*** Begin section ***

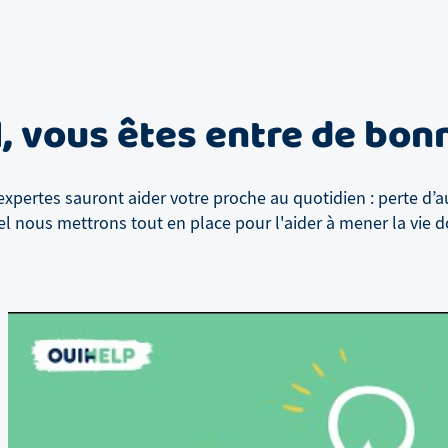
l
, vous êtes entre de bo
xpertes sauront aider votre proche au quotidien : perte d’a
el
nous mettrons tout en place pour l'aider à mener la vie do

*** End section ***

**ABOUT THIS TASK**
Reproduce the full listing above verbatim, with no pictures included.

**RESPONSE BOX**
l
, vous êtes entre de bo
xpertes sauront aider votre proche au quotidien : perte d’a
el
nous mettrons tout en place pour l'aider à mener la vie do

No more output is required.